ETH's Ascending Triangle: Make or Break for the Altcoin
Ethereum (ETH), the world's second-largest cryptocurrency by market capitalization, is at a critical juncture, with its price action in the four-hour time frame suggesting a make-or-break situation for the altcoin. According to expert technical analysis, ETH appears to be forming an ascending triangle pattern on the four-hour chart but is currently facing resistance from the descending trendline and seems to be falling toward the pattern's support level.
If ETH fails to hold the $2,680 level and closes a four-hour candle below $2,670, there is a strong possibility it could drop by 4.5% to reach the $2,560 level in the coming days.
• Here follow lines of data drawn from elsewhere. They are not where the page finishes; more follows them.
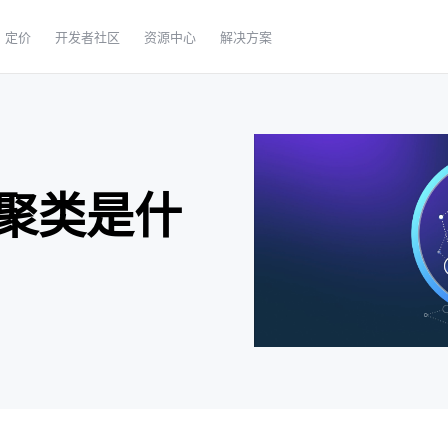
定价
开发者社区
资源中心
解决方案
聚类是什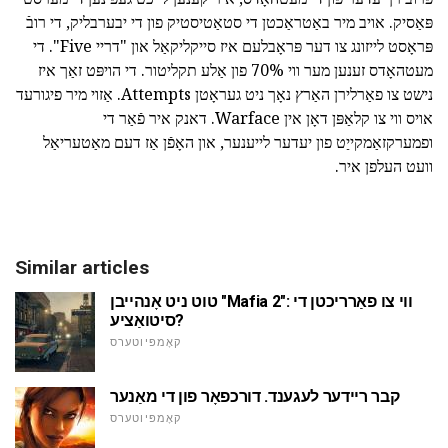
פּאַסיק. אויב מיר באַטראַכטן די סטאַטיסטיק פון די יבערבליק, די רובֿ
פּראָסט לייזונג צו דער פּראָבלעם איז סייקליקאַל און "דריי Five". די
מעטהאָדס זענען מער ווי 70% פון אַלע תקליטור. די הויפּט זאַך איז
נישט צו פאַרלירן האַרץ נאָך ניט געראָטן Attempts. אַזוי מיר פיגורעד
אויס ווי צו קלאַפּן דאָן אין Warface. דאנק איר פֿאַר די
ופמערקזאַמקייַט פון יעדער לייענער, און האָפֿן אַז דעם מאַטעריאַל
וועט העלפן איר.
Similar articles
טוט ניט אָנהייבן "Mafia 2": ווי צו פאַרריכטן די
סיטואַציע?
קאָמפּיוטערס
קבר ריידער לעגענד. דורכפאָר פון די מאַנער
קאָמפּיוטערס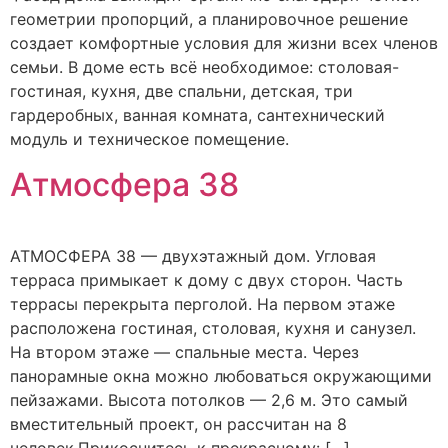
геометрии пропорций, а планировочное решение
создает комфортные условия для жизни всех членов
семьи. В доме есть всё необходимое: столовая-
гостиная, кухня, две спальни, детская, три
гардеробных, ванная комната, сантехнический
модуль и техническое помещение.
Атмосфера 38
АТМОСФЕРА 38 — двухэтажный дом. Угловая
терраса примыкает к дому с двух сторон. Часть
террасы перекрыта перголой. На первом этаже
расположена гостиная, столовая, кухня и санузел.
На втором этаже — спальные места. Через
панорамные окна можно любоваться окружающими
пейзажами. Высота потолков — 2,6 м. Это самый
вместительный проект, он рассчитан на 8
человек.Прикоснитесь к прекрасному: […]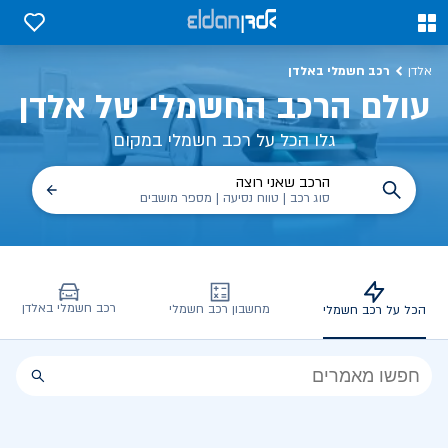
כל על רכב חשמלי, שימושים, טכנולוגיה וכל מה שכדי לדעת | אלדן
0
0
רכב חשמלי באלדן
אלדן
עולם הרכב החשמלי של אלדן
גלו הכל על רכב חשמלי במקום
הרכב שאני רוצה
סוג רכב | טווח נסיעה | מספר מושבים
רכב חשמלי באלדן
מחשבון רכב חשמלי
הכל על רכב חשמלי
הכל
על
רכב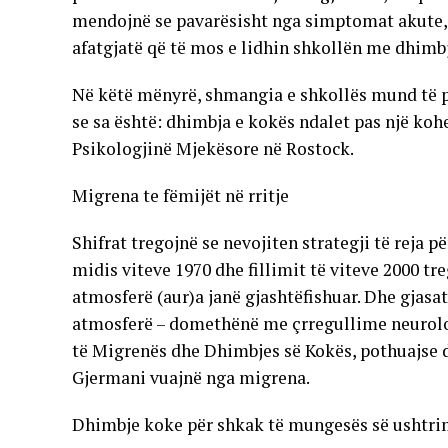
mendojnë se pavarësisht nga simptomat akute, 
afatgjatë që të mos e lidhin shkollën me dhimb
Në këtë mënyrë, shmangia e shkollës mund të p
se sa është: dhimbja e kokës ndalet pas një kohe
Psikologjinë Mjekësore në Rostock.
Migrena te fëmijët në rritje
Shifrat tregojnë se nevojiten strategji të reja 
midis viteve 1970 dhe fillimit të viteve 2000 tr
atmosferë (aur)a janë gjashtëfishuar. Dhe gjas
atmosferë – domethënë me çrregullime neurologj
të Migrenës dhe Dhimbjes së Kokës, pothuajse d
Gjermani vuajnë nga migrena.
Dhimbje koke për shkak të mungesës së ushtr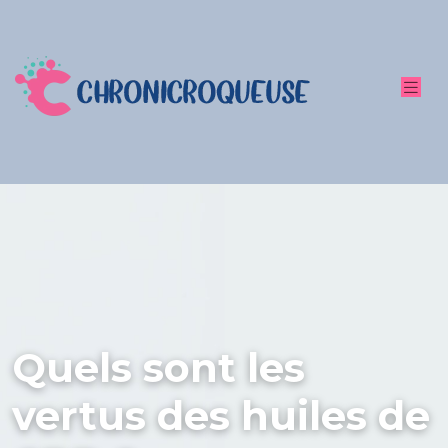
Quels sont les
vertus des huiles de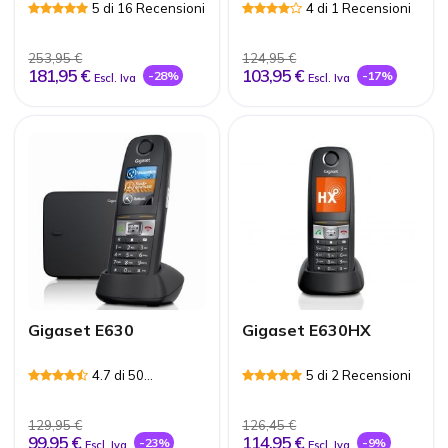
5 di 16 Recensioni
4 di 1 Recensioni
253,95 €
124,95 €
181,95 €
103,95 €
-28%
-17%
Escl. Iva
Escl. Iva
Gigaset E630
Gigaset E630HX
4.7 di 50
5 di 2 Recensioni
Recensioni
129,95 €
126,45 €
99,95 €
114,95 €
-23%
-9%
Escl. Iva
Escl. Iva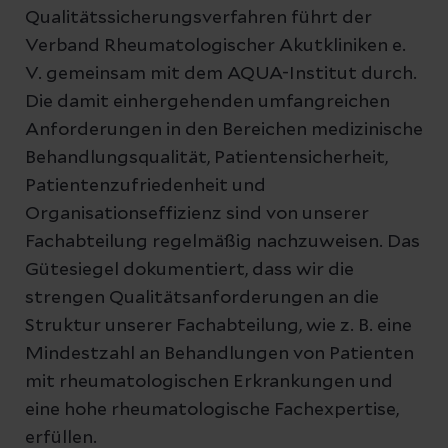
Qualitätssicherungsverfahren führt der
Verband Rheumatologischer Akutkliniken e.
V. gemeinsam mit dem AQUA-Institut durch.
Die damit einhergehenden umfangreichen
Anforderungen in den Bereichen medizinische
Behandlungsqualität, Patientensicherheit,
Patientenzufriedenheit und
Organisationseffizienz sind von unserer
Fachabteilung regelmäßig nachzuweisen. Das
Gütesiegel dokumentiert, dass wir die
strengen Qualitätsanforderungen an die
Struktur unserer Fachabteilung, wie z. B. eine
Mindestzahl an Behandlungen von Patienten
mit rheumatologischen Erkrankungen und
eine hohe rheumatologische Fachexpertise,
erfüllen.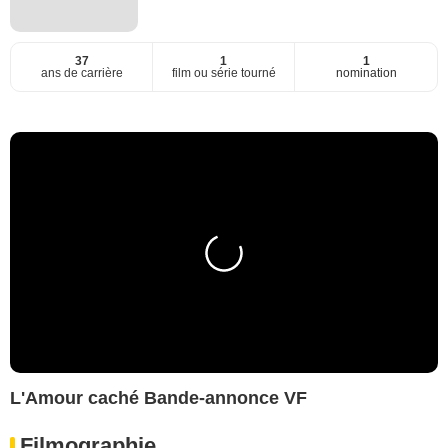
37
1
1
ans de carrière
film ou série tourné
nomination
L'Amour caché Bande-annonce VF
Filmographie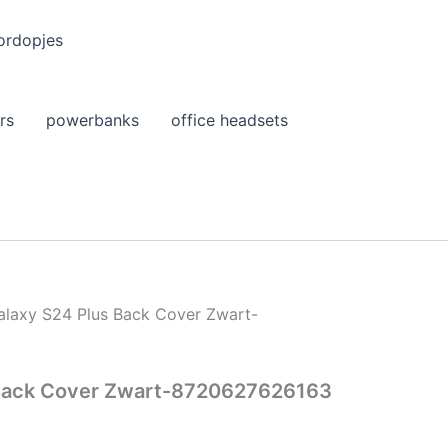
ordopjes
rs
powerbanks
office headsets
alaxy S24 Plus Back Cover Zwart-
 Back Cover Zwart-8720627626163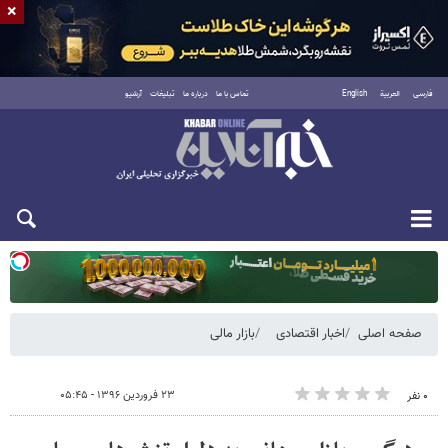
×
فارسی
العربية
English
تماس با ما
درباره ما
تبلیغات
آرشیو
یکشنبه ۱۸ مرداد ۱۴۰۵
صفحه اصلی
اخبار اقتصادی
بازار مالی
۲۳ فروردین ۱۳۹۶ - ۰۵:۴۵
۰ نفر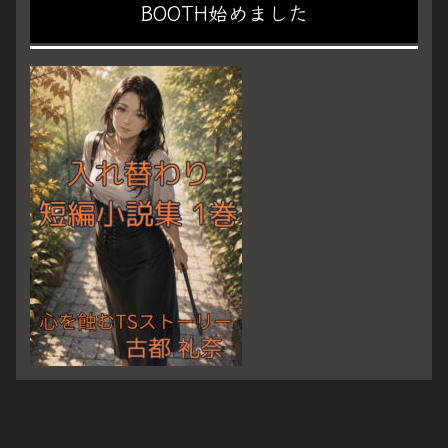
BOOTH始めました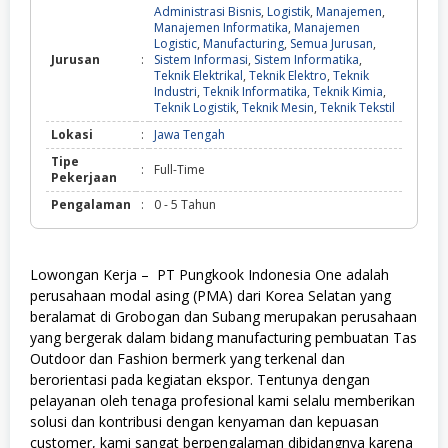
Administrasi Bisnis
,
Logistik
,
Manajemen
,
Manajemen Informatika
,
Manajemen
Logistic
,
Manufacturing
,
Semua Jurusan
,
Jurusan
:
Sistem Informasi
,
Sistem Informatika
,
Teknik Elektrikal
,
Teknik Elektro
,
Teknik
Industri
,
Teknik Informatika
,
Teknik Kimia
,
Teknik Logistik
,
Teknik Mesin
,
Teknik Tekstil
Lokasi
:
Jawa Tengah
Tipe
:
Full-Time
Pekerjaan
Pengalaman
:
0 - 5 Tahun
Lowongan Kerja – PT Pungkook Indonesia One adalah
perusahaan modal asing (PMA) dari Korea Selatan yang
beralamat di Grobogan dan Subang merupakan perusahaan
yang bergerak dalam bidang manufacturing pembuatan Tas
Outdoor dan Fashion bermerk yang terkenal dan
berorientasi pada kegiatan ekspor. Tentunya dengan
pelayanan oleh tenaga profesional kami selalu memberikan
solusi dan kontribusi dengan kenyaman dan kepuasan
customer, kami sangat berpengalaman dibidangnya karena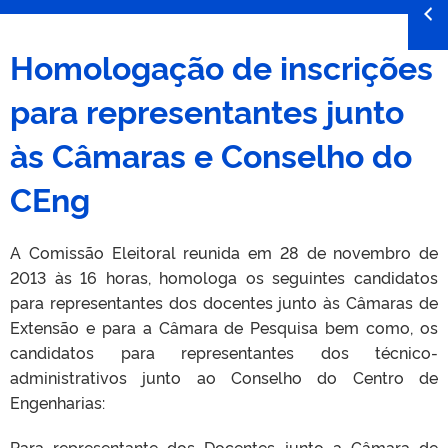
Homologação de inscrições
para representantes junto
às Câmaras e Conselho do
CEng
A Comissão Eleitoral reunida em 28 de novembro de
2013 às 16 horas, homologa os seguintes candidatos
para representantes dos docentes junto às Câmaras de
Extensão e para a Câmara de Pesquisa bem como, os
candidatos para representantes dos técnico-
administrativos junto ao Conselho do Centro de
Engenharias:
Para representante dos Docentes junto a Câmara de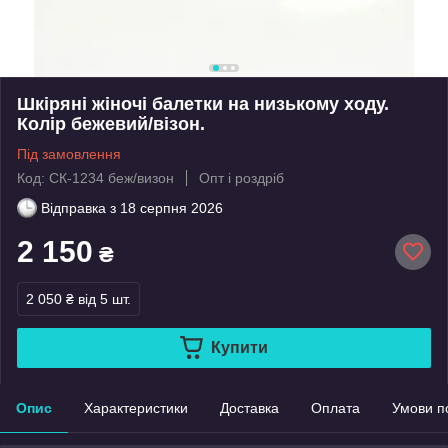
Шкіряні жіночі балетки на низькому ходу.
Колір бежевий/візон.
Під замовлення
Код: СК-1234 беж/визон
Опт і роздріб
Відправка з
18 серпня 2026
2 150
₴
2 050 ₴
від 5 шт.
Купити
Опис
Характеристики
Доставка
Оплата
Умови п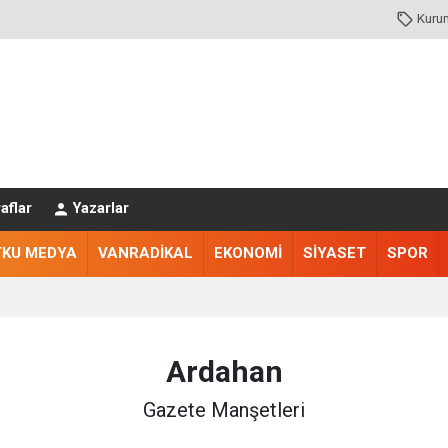
Kuru
aflar
Yazarlar
TKU MEDYA
VANRADİKAL
EKONOMİ
SİYASET
SPOR
Ardahan
Gazete Manşetleri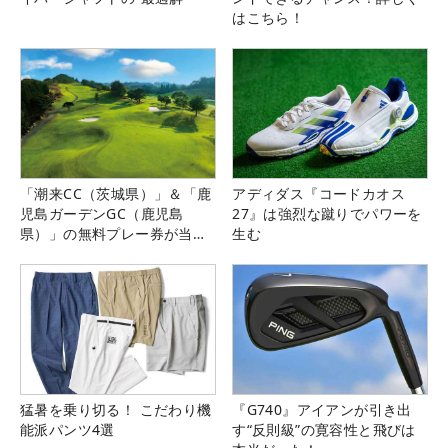
はこちら！
「潮来CC（茨城県）」＆「鹿
アディダス『コードカオス
児島ガーデンGC（鹿児島
27』は強烈な蹴りでパワーを
県）」の無料プレー券が当た
生む
る！！
猛暑を乗り切る！ こだわり機
『G740』アイアンが引き出
能派パンツ4選
す“反則級”の寛容性と飛びは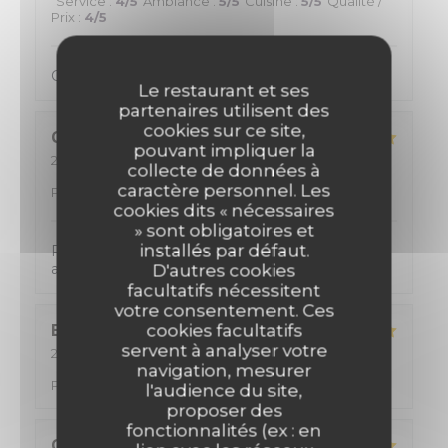
Service
:
4
/5
Ambiance
:
5
/5
Cuisine
:
5
/5
Qualité /
Prix
:
4
/5
Cuisine excellente Menu copieux, avec du choix
Le restaurant et ses
partenaires utilisent des
cookies sur ce site,
CYRIL
K
pouvant impliquer la
2026-08-02
- 12:00 - Couverts 2
collecte de données à
Service
:
5
/5
Ambiance
:
5
/5
Cuisine
:
5
/5
Qualité /
caractère personnel. Les
Prix
:
5
/5
cookies dits « nécessaires
» sont obligatoires et
installés par défaut.
Personnel tres accueillant, de tres bon conseil
avec une cuisine formidable !
D'autres cookies
facultatifs nécessitent
votre consentement. Ces
cookies facultatifs
Eric
D
servent à analyser votre
2026-08-02
- 12:15 - Couverts 2
navigation, mesurer
Service
:
5
/5
Ambiance
:
5
/5
Cuisine
:
5
/5
Qualité /
Prix
:
5
/5
l'audience du site,
proposer des
fonctionnalités (ex : en
Catherine
D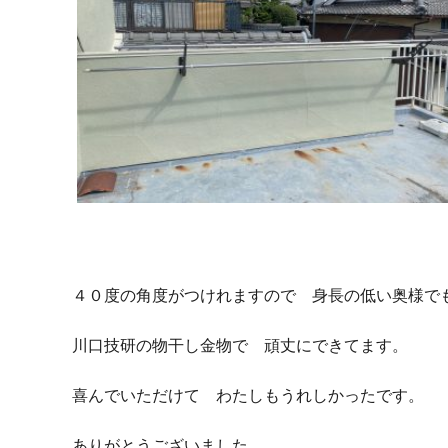
４０度の角度がつけれますので 身長の低い奥様で
川口技研の物干し金物で 頑丈にできてます。
喜んでいただけて わたしもうれしかったです。
ありがとうございました。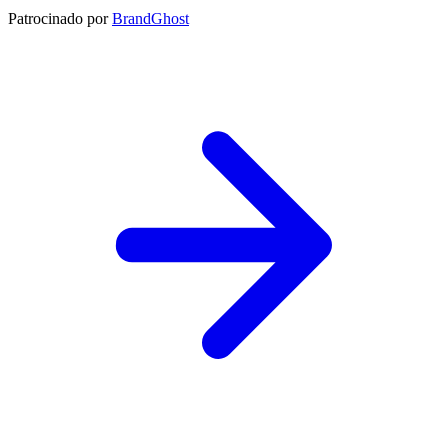
Patrocinado por
BrandGhost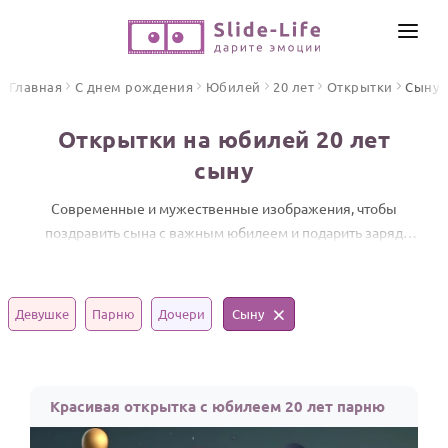
СОЗДАТЬ ВИДЕО
Главная
С днем рождения
Юбилей
20 лет
Открытки
Сыну
КАТАЛОГ
Открытки на юбилей 20 лет
ИНСТРУМЕНТЫ
сыну
ПО ФОРМАТУ
ТЕКСТЫ И ИДЕИ
Видео поздравления
Современные и мужественные изображения, чтобы
поздравить сына с важным юбилеем и подарить заряд
Песни поздравления
ЦЕНЫ
уверенности.
Открытки
ОТЗЫВЫ
Стихи и тексты
Девушке
Парню
Дочери
Сыну
ПРАЗДНИКИ
С Днем рождения
Красивая открытка с юбилеем 20 лет парню
Юбилей
Свадьба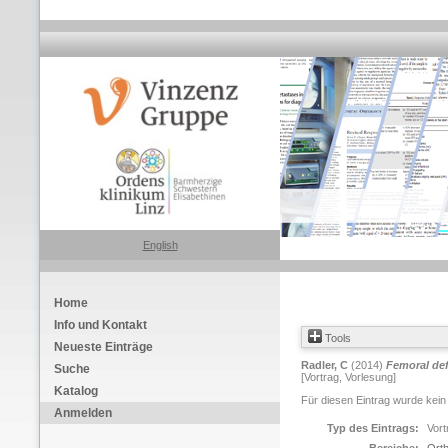
English
Home
Info und Kontakt
Tools
Neueste Einträge
Radler, C
(2014)
Femoral def
Suche
[Vortrag, Vorlesung]
Katalog
Für diesen Eintrag wurde kein
Anmelden
Typ des Eintrags:
Vort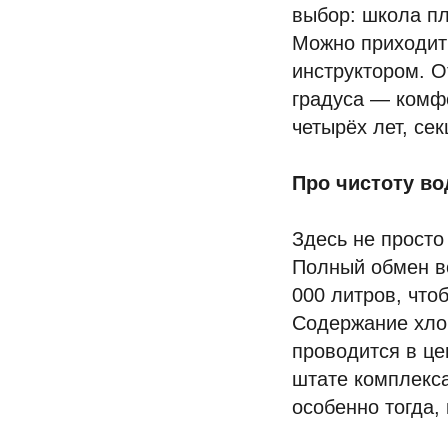
выбор: школа пл
Можно приходить
инструктором. О
градуса — комфо
четырёх лет, се
Про чистоту в
Здесь не просто
Полный обмен в
000 литров, что
Содержание хло
проводится в це
штате комплекса
особенно тогда, 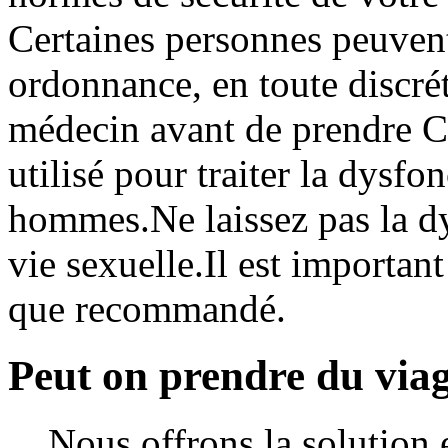
Certaines personnes peuvent
ordonnance, en toute discrét
médecin avant de prendre Ci
utilisé pour traiter la dysfon
hommes.Ne laissez pas la dys
vie sexuelle.Il est important
que recommandé.
Peut on prendre du via
Nous offrons la solution 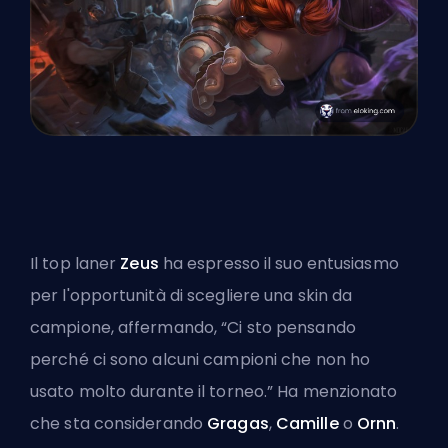
Il top laner
Zeus
ha espresso il suo entusiasmo
per l'opportunità di scegliere una skin da
campione, affermando, “Ci sto pensando
perché ci sono alcuni campioni che non ho
usato molto durante il torneo.” Ha menzionato
che sta considerando
Gragas
,
Camille
o
Ornn
.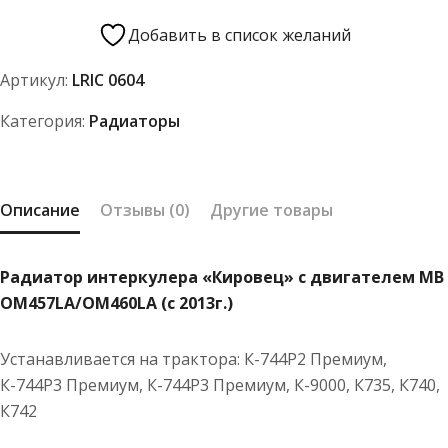
Радиатор
интеркулера
Добавить в список желаний
"Кировец"
Артикул:
LRIC 0604
с
двигателем
Категория:
Радиаторы
MB
OM457LA/OM460LA
(с
Описание
Отзывы (0)
Другие товары
2013г.)
Радиатор интеркулера «Кировец» с двигателем MB
OM457LA/OM460LA (с 2013г.)
Устанавливается на трактора: К-744Р2 Премиум,
К-744Р3 Премиум, К-744Р3 Премиум, К-9000, К735, К740,
К742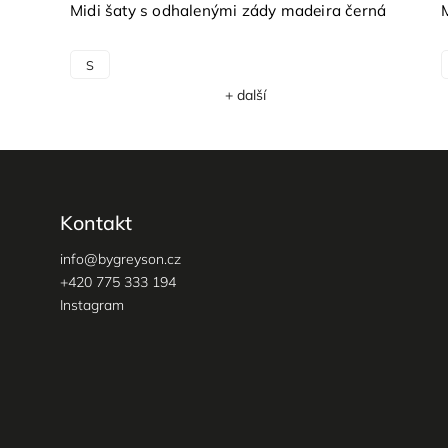
černé
Midi šaty s odhalenými zády madeira černá
S
+ další
Kontakt
info
@
bygreyson.cz
+420 775 333 194
Instagram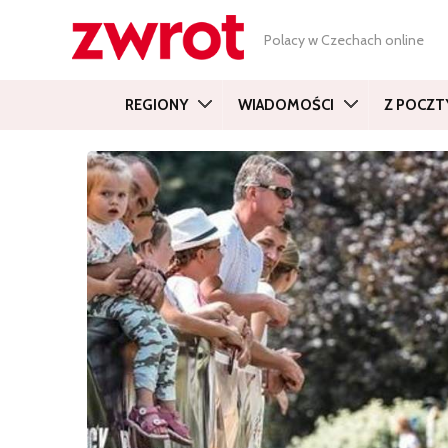
Polacy w Czechach online
REGIONY
WIADOMOŚCI
Z POCZT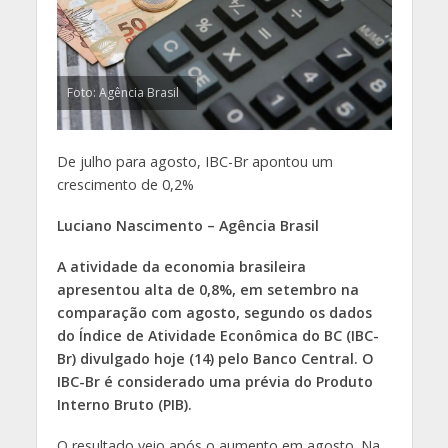
Foto: Agência Brasil
De julho para agosto, IBC-Br apontou um
crescimento de 0,2%
Luciano Nascimento – Agência Brasil
A atividade da economia brasileira
apresentou alta de 0,8%, em setembro na
comparação com agosto, segundo os dados
do Índice de Atividade Econômica do BC (IBC-
Br) divulgado hoje (14) pelo Banco Central. O
IBC-Br é considerado uma prévia do Produto
Interno Bruto (PIB).
O resultado veio após o aumento em agosto. Na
Additionally, ETH is currently trading below the 200-day Exponential Moving Average (EMA) on the daily time frame, indicating that the asset is in a downtrend and has the potential to continue this bearish trend further.
With the bearish outlook, intraday traders' $74 million worth of long positions are on the verge of liquidation. Data shows that a significant $72 million worth of long positions was opened when traders became over-leveraged at the $2,657 level. This massive amount of ETH will be liquidated if the price falls below this over-leveraged level. Conversely, traders holding long positions are over-leveraged at the $2,730 level, with $275 million worth of long positions at risk of liquidation if the price falls further.
Currently, ETH is trading near the $2,685 level and has experienced a modest price drop of 0.55% in the past 24 hours. However, during the same period, its trading volume dropped by 9%, indicating lower participation from traders and investors.